How can I do K-means clustering of time series data? I understand how this works when the input data is a set of points, but I don't know how to cluster a time series with 1XM, where M is the data length. In particular, I'm not sure how to update the mean of the cluster for time series data.
I have a set of labelled time series, and I want to use the K-means algorithm to check whether I will get back a similar label or not. My X matrix will be N X M, where N is number of time series and M is data length as mentioned above.
Does anyone know how to do this? For example, how could I modify this k-means MATLAB code so that it would work for time series data? Also, I would like to be able to use different distance metrics besides Euclidean distance.
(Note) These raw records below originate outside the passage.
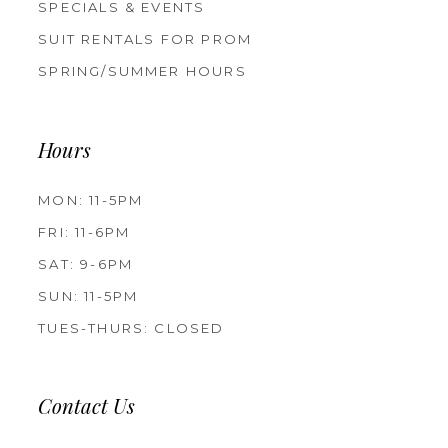
SPECIALS & EVENTS
SUIT RENTALS FOR PROM
SPRING/SUMMER HOURS
Hours
MON: 11-5PM
FRI: 11-6PM
SAT: 9-6PM
SUN: 11-5PM
TUES-THURS: CLOSED
Contact Us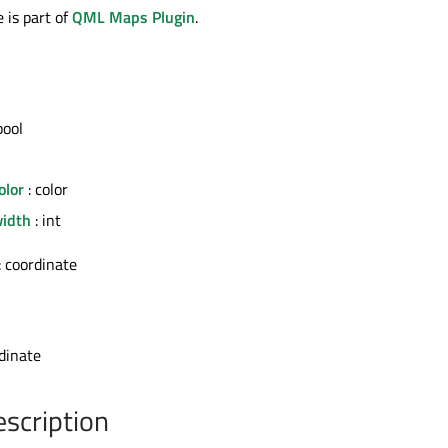
 is part of
QML Maps Plugin
.
bool
olor
: color
width
: int
: coordinate
dinate
escription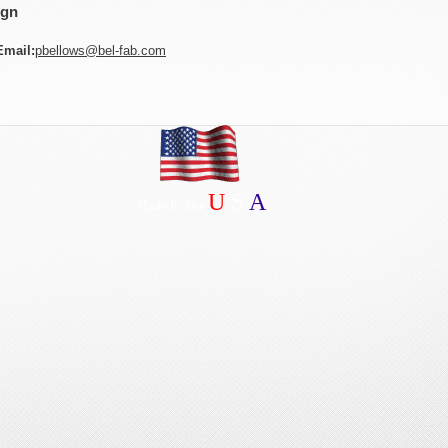
ign
Email:
pbellows@bel-fab.com
U
S
A
Made In The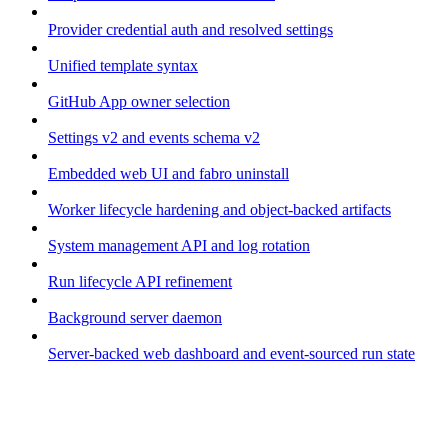
Provider credential auth and resolved settings
Unified template syntax
GitHub App owner selection
Settings v2 and events schema v2
Embedded web UI and fabro uninstall
Worker lifecycle hardening and object-backed artifacts
System management API and log rotation
Run lifecycle API refinement
Background server daemon
Server-backed web dashboard and event-sourced run state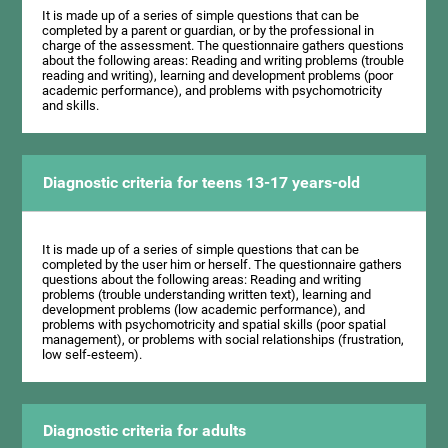
It is made up of a series of simple questions that can be
completed by a parent or guardian, or by the professional in
charge of the assessment. The questionnaire gathers questions
about the following areas: Reading and writing problems (trouble
reading and writing), learning and development problems (poor
academic performance), and problems with psychomotricity
and skills.
Diagnostic criteria for teens 13-17 years-old
It is made up of a series of simple questions that can be
completed by the user him or herself. The questionnaire gathers
questions about the following areas: Reading and writing
problems (trouble understanding written text), learning and
development problems (low academic performance), and
problems with psychomotricity and spatial skills (poor spatial
management), or problems with social relationships (frustration,
low self-esteem).
Diagnostic criteria for adults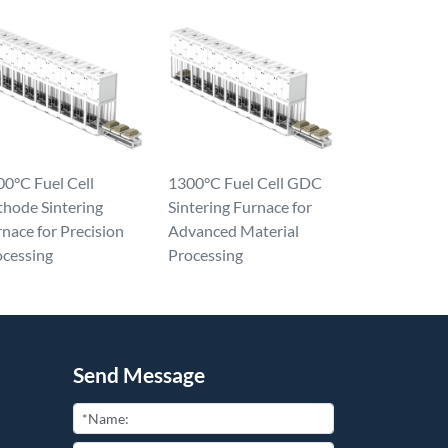
0°C Fuel Cell
1300°C Fuel Cell GDC
thode Sintering
Sintering Furnace for
nace for Precision
Advanced Material
ocessing
Processing
Send Message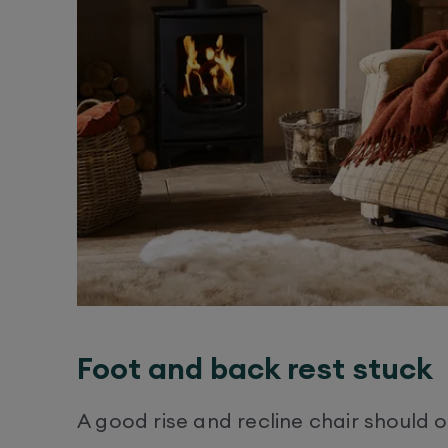
Foot and back rest stuck
A good rise and recline chair should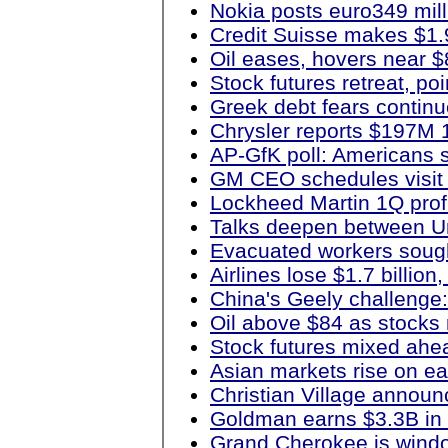
Nokia posts euro349 milli
Credit Suisse makes $1.9
Oil eases, hovers near $
Stock futures retreat, po
Greek debt fears continu
Chrysler reports $197M 
AP-GfK poll: Americans 
GM CEO schedules visit 
Lockheed Martin 1Q profi
Talks deepen between Un
Evacuated workers sought
Airlines lose $1.7 billi
China's Geely challenge:
Oil above $84 as stocks r
Stock futures mixed ahe
Asian markets rise on e
Christian Village annou
Goldman earns $3.3B in
Grand Cherokee is windo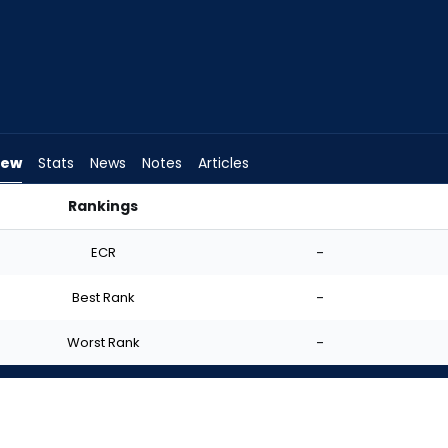
iew
Stats
News
Notes
Articles
Rankings
I Start? | FantasyPros
ECR
-
Best Rank
-
Worst Rank
-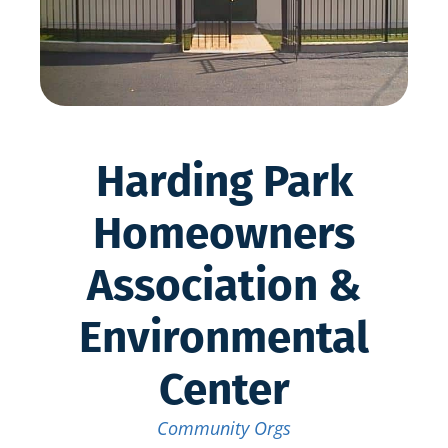
Harding Park
Homeowners
Association &
Environmental
Center
Community Orgs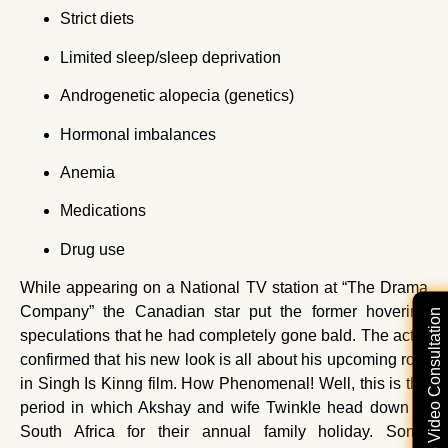
Strict diets
Limited sleep/sleep deprivation
Androgenetic alopecia (genetics)
Hormonal imbalances
Anemia
Medications
Drug use
While appearing on a National TV station at “The Drama
Company” the Canadian star put the former hovering
Free Video Consultation
speculations that he had completely gone bald. The actor
confirmed that his new look is all about his upcoming role
in Singh Is Kinng film. How Phenomenal! Well, this is the
period in which Akshay and wife Twinkle head down to
South Africa for their annual family holiday. Some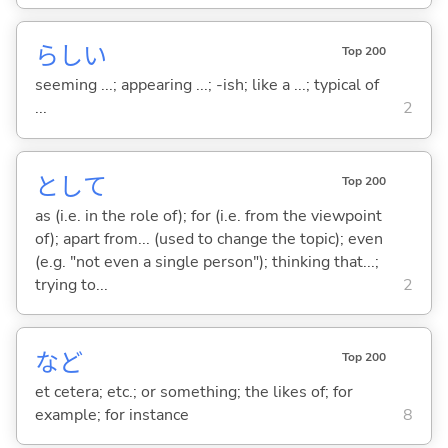
らし
い
Top 200
seeming ...; appearing ...; -ish; like a ...; typical of
...
2
として
Top 200
as (i.e. in the role of); for (i.e. from the viewpoint
of); apart from... (used to change the topic); even
(e.g. "not even a single person"); thinking that...;
trying to...
2
など
Top 200
et cetera; etc.; or something; the likes of; for
example; for instance
8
To better illustrate my doubts, here is the code I modified for time series data:
% Check if second input is centroids
if ~isscalar(k)
c=k;
k=size(c,1);
else
c=X(ceil(rand(k,1)*n),:); % assign centroid randomly at start
end
% allocating variables
g0=ones(n,1);
gIdx=zeros(n,1);
D=zeros(n,k);
% Main loop converge if previous partition is the same as current
while any(g0~=gIdx)
% disp(sum(g0~=gIdx))
g0=gIdx;
% Loop for each centroid
for t=1:k
% d=zeros(n,1);
% Loop for each dimension
for s=1:n
D(s,t) = sqrt(sum((X(s,:)-c(t,:)).^2));
end
end
% Partition data to closest centroids
[z,gIdx]=min(D,[],2);
% Update centroids using means of partitions
for t=1:k
% Is this how we calculate new mean of the time series?
c(t,:)=mean(X(gIdx==t,:));
end
end
Time series are usually high-dimensional. And you need specialized distance function to compare them for similarity. Plus, there might be outliers.
k-means is designed for low-dimensional spaces with a (meaningful) euclidean distance. It is not very robust towards outliers, as it puts squared weight on them.
Doesn't sound like a good idea to me to use k-means on time series data. Try looking into more modern, robust clustering algorithms. Many will allow you to use arbitrary distance functions, including time series distances such as DTW.